── Source information ──

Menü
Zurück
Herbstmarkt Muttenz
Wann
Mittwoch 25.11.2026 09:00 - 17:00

───
── Source information ──

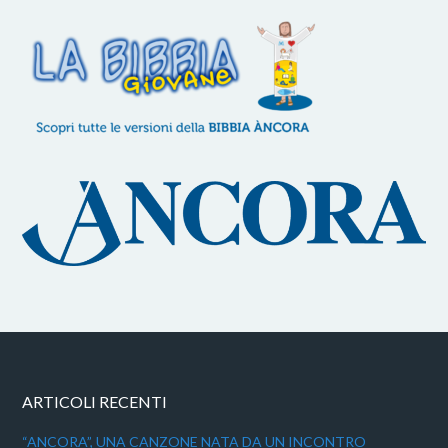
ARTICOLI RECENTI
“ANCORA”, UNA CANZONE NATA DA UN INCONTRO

───

◆ **Problem requirements**
Repeat exactly the lines of the listing above, from the one with "Herbstmarkt Muttenz" down to the one with "Mittwoch 25.11.2026 09:00 - 17:00"; both of those lines belong in the range.

◆ **Answer space**
Herbstmarkt Muttenz
Wann
Mittwoch 25.11.2026 09:00 - 17:00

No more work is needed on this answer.